# Transform and apply a function¶

There are many APIs that allow users to apply a function against pandas-on-Spark DataFrame such as
`DataFrame.transform()`

, `DataFrame.apply()`

, `DataFrame.pandas_on_spark.transform_batch()`

,
`DataFrame.pandas_on_spark.apply_batch()`

, `Series.pandas_on_spark.transform_batch()`

, etc. Each has a distinct
purpose and works differently internally. This section describes the differences among
them where users are confused often.

`transform`

and `apply`

¶

The main difference between `DataFrame.transform()`

and `DataFrame.apply()`

is that the former requires
to return the same length of the input and the latter does not require this. See the example below:

```
>>> psdf = ps.DataFrame({'a': [1,2,3], 'b':[4,5,6]})
>>> def pandas_plus(pser):
... return pser + 1 # should always return the same length as input.
...
>>> psdf.transform(pandas_plus)
```

```
>>> psdf = ps.DataFrame({'a': [1,2,3], 'b':[5,6,7]})
>>> def pandas_plus(pser):
... return pser[pser % 2 == 1] # allows an arbitrary length
...
>>> psdf.apply(pandas_plus)
```

In this case, each function takes a pandas Series, and pandas API on Spark computes the functions in a distributed manner as below.

In case of ‘column’ axis, the function takes each row as a pandas Series.

```
>>> psdf = ps.DataFrame({'a': [1,2,3], 'b':[4,5,6]})
>>> def pandas_plus(pser):
... return sum(pser) # allows an arbitrary length
...
>>> psdf.apply(pandas_plus, axis='columns')
```

The example above calculates the summation of each row as a pandas Series. See below:

In the examples above, the type hints were not used for simplicity but it is encouraged to use them to avoid performance penalty. Please refer the API documentations.

`pandas_on_spark.transform_batch`

and `pandas_on_spark.apply_batch`

¶

In `DataFrame.pandas_on_spark.transform_batch()`

, `DataFrame.pandas_on_spark.apply_batch()`

, `Series.pandas_on_spark.transform_batch()`

, etc., the `batch`

postfix means each chunk in pandas-on-Spark DataFrame or Series. The APIs slice the pandas-on-Spark DataFrame or Series, and
then apply the given function with pandas DataFrame or Series as input and output. See the examples below:

```
>>> psdf = ps.DataFrame({'a': [1,2,3], 'b':[4,5,6]})
>>> def pandas_plus(pdf):
... return pdf + 1 # should always return the same length as input.
...
>>> psdf.pandas_on_spark.transform_batch(pandas_plus)
```

```
>>> psdf = ps.DataFrame({'a': [1,2,3], 'b':[4,5,6]})
>>> def pandas_plus(pdf):
... return pdf[pdf.a > 1] # allow arbitrary length
...
>>> psdf.pandas_on_spark.apply_batch(pandas_plus)
```

The functions in both examples take a pandas DataFrame as a chunk of pandas-on-Spark DataFrame, and output a pandas DataFrame. Pandas API on Spark combines the pandas DataFrames as a pandas-on-Spark DataFrame.
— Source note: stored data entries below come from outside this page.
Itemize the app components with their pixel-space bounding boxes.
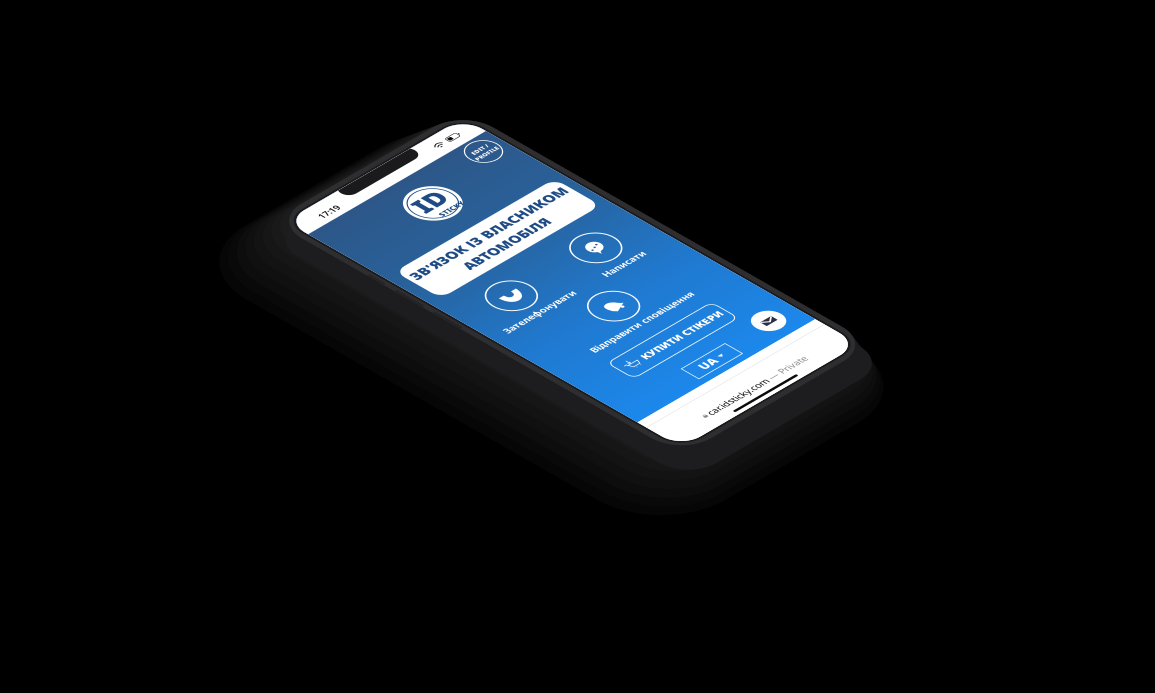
- staticText: АВТОМОБІЛЯ: [103, 252, 278, 286]
- staticText: ЗВ'ЯЗОК ІЗ ВЛАСНИКОМ: [29, 215, 352, 249]
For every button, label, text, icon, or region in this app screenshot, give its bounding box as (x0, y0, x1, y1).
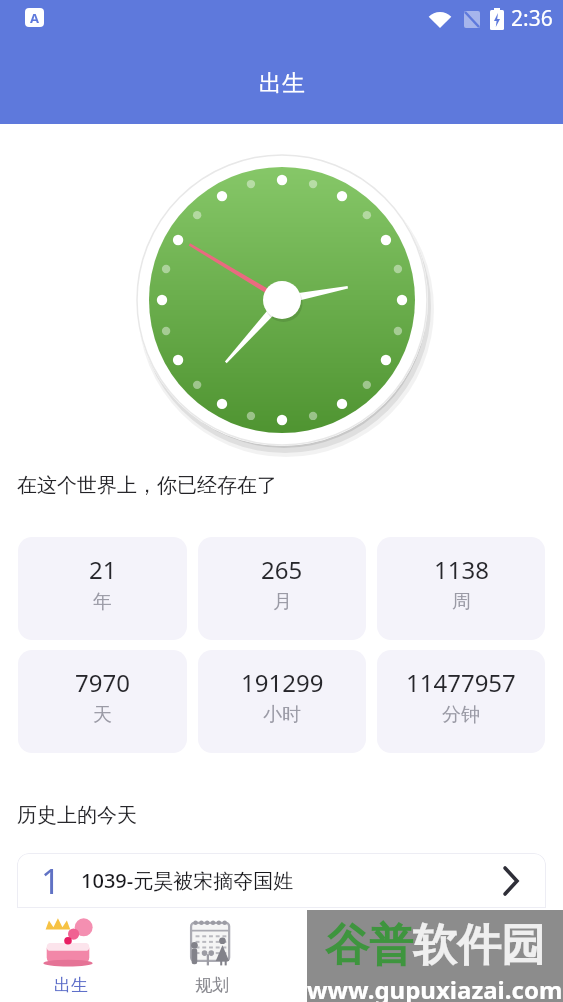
staticText: 年 (93, 590, 112, 614)
staticText: 历史上的今天 (17, 803, 137, 828)
staticText: 11477957 (406, 666, 516, 699)
staticText: 21 (89, 553, 117, 586)
staticText: 分钟 (442, 703, 480, 727)
staticText: 1 (41, 858, 61, 904)
staticText: 265 (261, 553, 303, 586)
staticText: 191299 (241, 666, 324, 699)
staticText: 2:36 (511, 4, 553, 33)
button[interactable]: 11477957 (377, 650, 545, 753)
button[interactable]: 规划 (141, 908, 282, 1002)
button[interactable]: 191299 (198, 650, 366, 753)
staticText: A (30, 9, 39, 27)
staticText: 在这个世界上，你已经存在了 (17, 473, 277, 498)
staticText: 软件园 (413, 918, 545, 973)
staticText: 出生 (54, 975, 88, 996)
button[interactable]: 265 (198, 537, 366, 640)
staticText: 天 (93, 703, 112, 727)
staticText: 周 (452, 590, 471, 614)
staticText: 出生 (259, 69, 305, 98)
staticText: www.gupuxiazai.com (307, 973, 563, 1002)
staticText: 1138 (434, 553, 489, 586)
button[interactable]: 1138 (377, 537, 545, 640)
staticText: 小时 (263, 703, 301, 727)
staticText: 7970 (75, 666, 130, 699)
button[interactable]: 21 (18, 537, 187, 640)
button[interactable]: 1 (17, 853, 546, 908)
staticText: 月 (273, 590, 292, 614)
staticText: 谷普 (325, 918, 413, 973)
button[interactable]: 出生 (0, 908, 141, 1002)
staticText: 1039-元昊被宋摘夺国姓 (81, 867, 294, 894)
button[interactable]: 7970 (18, 650, 187, 753)
staticText: 规划 (195, 975, 229, 996)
Note that `DataFrame.pandas_on_spark.transform_batch()`

has the length restriction - the length of input and output should be
the same - whereas `DataFrame.pandas_on_spark.apply_batch()`

does not. However, it is important to know that
the output belongs to the same DataFrame when `DataFrame.pandas_on_spark.transform_batch()`

returns a Series, and
you can avoid a shuffle by the operations between different DataFrames. In case of `DataFrame.pandas_on_spark.apply_batch()`

, its output is always
treated as though it belongs to a new different DataFrame. See also
Operations on different DataFrames for more details.

In case of `Series.pandas_on_spark.transform_batch()`

, it is also similar with `DataFrame.pandas_on_spark.transform_batch()`

; however, it takes
a pandas Series as a chunk of pandas-on-Spark Series.

```
>>> psdf = ps.DataFrame({'a': [1,2,3], 'b':[4,5,6]})
>>> def pandas_plus(pser):
... return pser + 1 # should always return the same length as input.
...
>>> psdf.a.pandas_on_spark.transform_batch(pandas_plus)
```

Under the hood, each batch of pandas-on-Spark Series is split to multiple pandas Series, and each function computes on that as below:

There are more details such as the type inference and preventing its performance penalty. Please refer the API documentations.